**The records:**
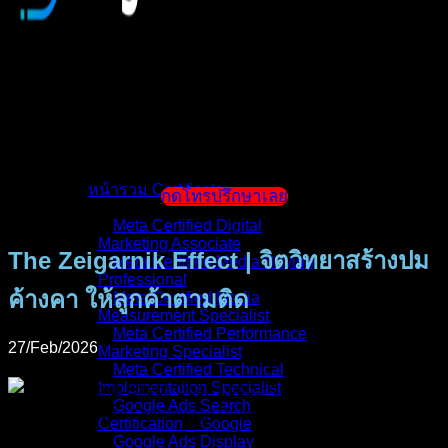
หน้าแรก
แนะนำตัวผู้สอน
หน้ารวม Certificate
กดโทรปรึกษาเลย
Meta Certified Digital
Marketing Associate
The Zeigarnik Effect | จิตวิทยาสร้างปม
Meta Certified Media Buying
Professional
ค้างคา ให้ลูกค้าตามติด
Meta Certified Media
Measurement Specialist
Meta Certified Performance
27/Feb/2026
Marketing Specialist
Meta Certified Technical
Implementation Specialist
Google Ads Search
Certification _ Google
Google Ads Display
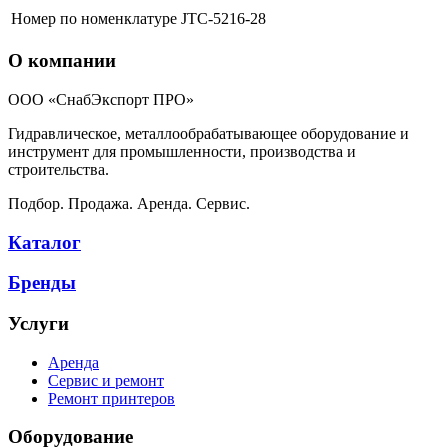
Номер по номенклатуре
JTC-5216-28
О компании
ООО «СнабЭкспорт ПРО»
Гидравлическое, металлообрабатывающее оборудование и
инструмент для промышленности, производства и
строительства.
Подбор. Продажа. Аренда. Сервис.
Каталог
Бренды
Услуги
Аренда
Сервис и ремонт
Ремонт принтеров
Оборудование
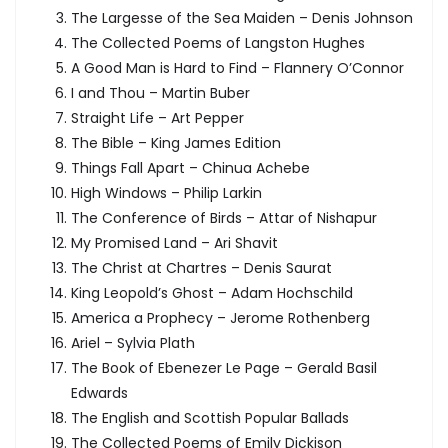
The Largesse of the Sea Maiden – Denis Johnson
The Collected Poems of Langston Hughes
A Good Man is Hard to Find – Flannery O’Connor
I and Thou – Martin Buber
Straight Life – Art Pepper
The Bible – King James Edition
Things Fall Apart – Chinua Achebe
High Windows – Philip Larkin
The Conference of Birds – Attar of Nishapur
My Promised Land – Ari Shavit
The Christ at Chartres – Denis Saurat
King Leopold’s Ghost – Adam Hochschild
America a Prophecy – Jerome Rothenberg
Ariel – Sylvia Plath
The Book of Ebenezer Le Page – Gerald Basil
Edwards
The English and Scottish Popular Ballads
The Collected Poems of Emily Dickison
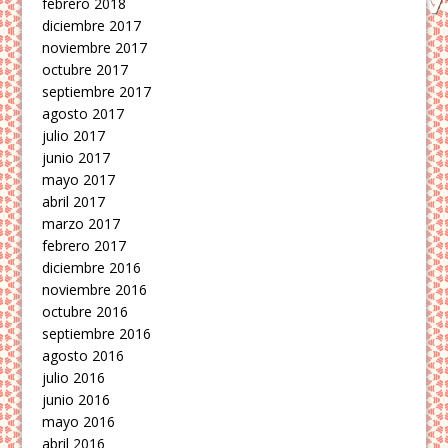
febrero 2018
diciembre 2017
noviembre 2017
octubre 2017
septiembre 2017
agosto 2017
julio 2017
junio 2017
mayo 2017
abril 2017
marzo 2017
febrero 2017
diciembre 2016
noviembre 2016
octubre 2016
septiembre 2016
agosto 2016
julio 2016
junio 2016
mayo 2016
abril 2016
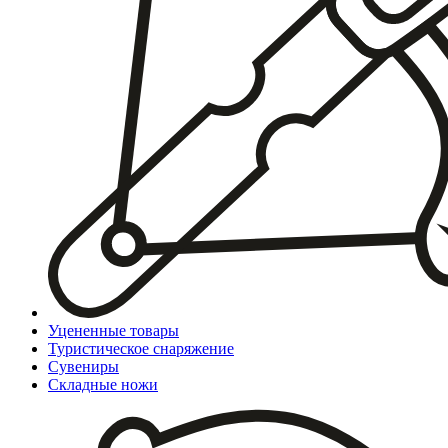
Уцененные товары
Туристическое снаряжение
Сувениры
Складные ножи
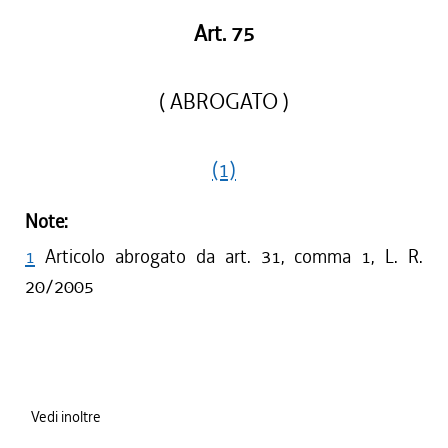
Art. 75
( ABROGATO )
(1)
Note:
1
Articolo abrogato da art. 31, comma 1, L. R.
20/2005
Vedi inoltre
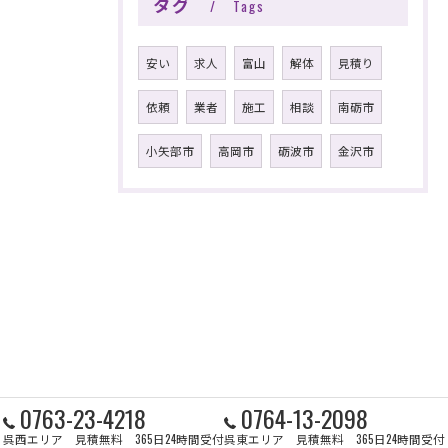
タグ
Tags
安い
求人
富山
解体
見積り
依頼
業者
施工
相談
南砺市
小矢部市
高岡市
砺波市
金沢市
0763-23-4218
0764-13-2098
呉西エリア 見積無料 365日24時間受付
呉東エリア 見積無料 365日24時間受付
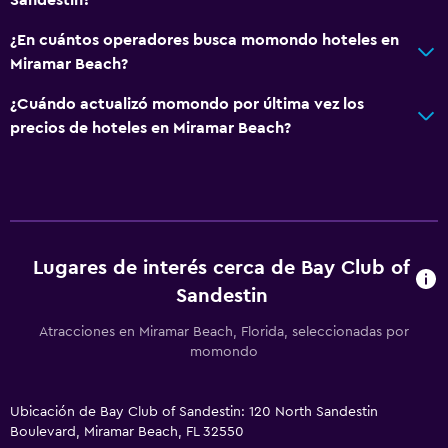
¿En cuántos operadores busca momondo hoteles en
Miramar Beach?
¿Cuándo actualizó momondo por última vez los
precios de hoteles en Miramar Beach?
Lugares de interés cerca de Bay Club of
Sandestin
Atracciones en Miramar Beach, Florida, seleccionadas por
momondo
Ubicación de Bay Club of Sandestin: 120 North Sandestin
Boulevard, Miramar Beach, FL 32550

**Task to complete:** Could you return the whole listing exactly, images excluded?

**Reply:**
หน้าแรก
แนะนำตัวผู้สอน
หน้ารวม Certificate
กดโทรปรึกษาเลย
Meta Certified Digital
Marketing Associate
The Zeigarnik Effect | จิตวิทยาสร้างปม
Meta Certified Media Buying
Professional
ค้างคา ให้ลูกค้าตามติด
Meta Certified Media
Measurement Specialist
Meta Certified Performance
27/Feb/2026
Marketing Specialist
Meta Certified Technical
Implementation Specialist
Google Ads Search
Certification _ Google
Google Ads Display
Номер по номенклатуре
JTC-5216-28
О компании
ООО «СнабЭкспорт ПРО»
Гидравлическое, металлообрабатывающее оборудование и
инструмент для промышленности, производства и
строительства.
Подбор. Продажа. Аренда. Сервис.
Каталог
Бренды
Услуги
Аренда
Сервис и ремонт
Ремонт принтеров
Оборудование
The Largesse of the Sea Maiden – Denis Johnson
The Collected Poems of Langston Hughes
A Good Man is Hard to Find – Flannery O’Connor
I and Thou – Martin Buber
Straight Life – Art Pepper
The Bible – King James Edition
Things Fall Apart – Chinua Achebe
High Windows – Philip Larkin
The Conference of Birds – Attar of Nishapur
My Promised Land – Ari Shavit
The Christ at Chartres – Denis Saurat
King Leopold’s Ghost – Adam Hochschild
America a Prophecy – Jerome Rothenberg
Ariel – Sylvia Plath
The Book of Ebenezer Le Page – Gerald Basil
Edwards
The English and Scottish Popular Ballads
The Collected Poems of Emily Dickison
febrero 2018
diciembre 2017
noviembre 2017
octubre 2017
septiembre 2017
agosto 2017
julio 2017
junio 2017
mayo 2017
abril 2017
marzo 2017
febrero 2017
diciembre 2016
noviembre 2016
octubre 2016
septiembre 2016
agosto 2016
julio 2016
junio 2016
mayo 2016
abril 2016
Уцененные товары
Туристическое снаряжение
Сувениры
Складные ножи
Art. 75
( ABROGATO )
(1)
Note:
1
Articolo abrogato da art. 31, comma 1, L. R.
20/2005
Vedi inoltre
タグ
Tags
安い
求人
富山
解体
見積り
依頼
業者
施工
相談
南砺市
小矢部市
高岡市
砺波市
金沢市
0763-23-4218
0764-13-2098
呉西エリア 見積無料 365日24時間受付
呉東エリア 見積無料 365日24時間受付
¿En cuántos operadores busca momondo hoteles en
Miramar Beach?
¿Cuándo actualizó momondo por última vez los
precios de hoteles en Miramar Beach?
Lugares de interés cerca de Bay Club of
Sandestin
Atracciones en Miramar Beach, Florida, seleccionadas por
momondo
Ubicación de Bay Club of Sandestin: 120 North Sandestin
Boulevard, Miramar Beach, FL 32550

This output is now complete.